Romance (1999) was director Catherine Breillat's breakthrough. It can be seen as a legacy of Belle de Jour, much more frank in its heroine's migration toward masochism — even pornographic, to the point of employing porn juggernaut Rocco Siffredi in a dramatic role.
The male motivator in Romance is crippled in a different way: Paul (Sagamore Stévenin), a beautiful male model, is sexually disinterested in his girlfriend Marie (Caroline Ducey), cruelly withholding himself from her. He claims to be uninterested, even repulsed, by the entire idea of sex, but that doesn't stop him from flaunting his gorgeous wares to nameless women in clubs while Marie watches, and in his worst moments even bragging of the desire he arouses.
“He dances because he wants to seduce. He seduces because he wants to conquer. He wants to conquer because he’s a man.”
(I don't know if Breillat intended this to mean anything in terms of character or symbolism, and I'm going to hell for bringing it up, but Stévenin also has a cinematically unimpressive penis. Most guys suffer by comparison with Siffredi, but the contrast is quite stark. Bless everyone involved in this movie for their willingness to share their bodies for art.)

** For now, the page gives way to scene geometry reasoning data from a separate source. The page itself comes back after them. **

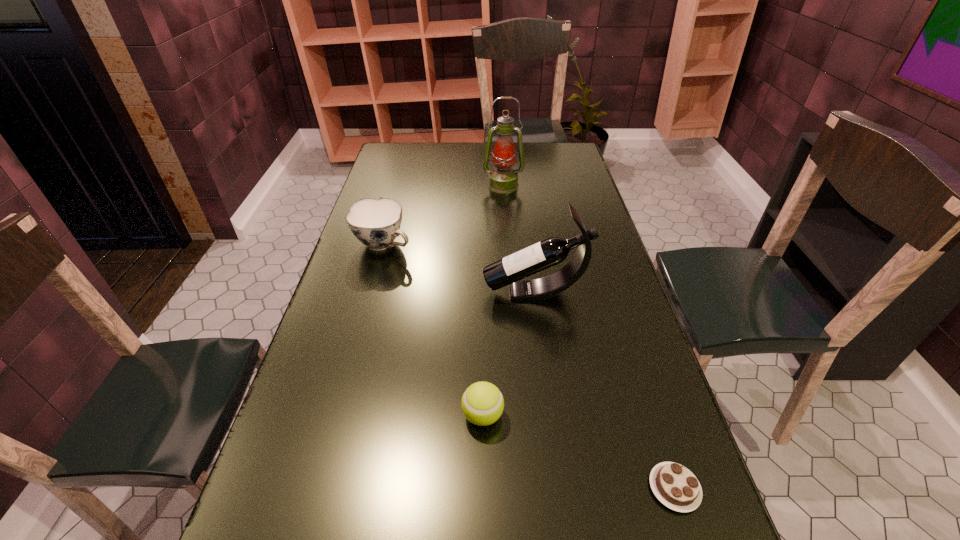 Locate which object is the fourth closest to the third tallest object. Please provide its 2D coordinates. Your answer should be formatted as a tuple, i.e. [(x, y)], where the tuple contains the x and y coordinates of a point satisfying the conditions above.

[(675, 486)]

Locate which object is the third closest to the oil lamp. Please provide its 2D coordinates. Your answer should be formatted as a tuple, i.e. [(x, y)], where the tuple contains the x and y coordinates of a point satisfying the conditions above.

[(482, 403)]

You are a GUI agent. You are given a task and a screenshot of the screen. Output one action in this format:
    pyautogui.click(x=<x>, y=<y>)
    Task: Click on the free space that satisfies the following two spatial constraints: 1. on the stand of the chocolate cake; 2. on the right side of the third nearest object
    The image size is (960, 540).
    Given the screenshot: What is the action you would take?
    pyautogui.click(x=562, y=488)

Like Buñuel's Séverine, Marie indulges in at least one artfully directed flight of fantasy, especially after Paul impregnates her in an embarrassing, abbreviated tryst:
The experience of pregnancy in the medical system increases the disjunction she feels between sex and love, body and mind. This is most overtly represented when Breillat cuts from a close-up of a cumshot on a woman’s belly to a nurse squirting a similar-looking gel onto Marie’s belly for an ultrasound. ... The most outrageous and perhaps overly didactic representation of this is Marie’s fantasy of a hellish brothel where women’s top halves are indoors, treated to a pristine white heaven of chaste love and affection, while their bottom halves are outside, protruding from a red-lit hellish fortress where anonymous, dirty men fuck them without a care. This scene emphasizes that Marie’s struggle is widespread, and not only an individual problem. She is just one of many women here. — "Masochism in Michael Haneke’s La Pianiste & Catherine Breillat’s Romance," Jon Davies
Year ago I visited D.H. Lawrence's burial chapel, in northern New Mexico. The tubercular British artist bought a ranch near Taos in 1924, and lived there just two years before returning to Europe. He died in Italy in 1930, but his ashes are interred here, brought back the the United States by his widow. This writer, who tried so hard to interpret a woman's erotic mind, was branded a pornographer for it by everyone save E.M. Forster. But his "pornography" already walked abroad in the waking world, in Kessler, in Schnitzler. Now it's our cinema, and those carnal thoughts that overflowed onto the page en masse circa 1926 are ours, unashamed. Lady Chatterley lives, and loves.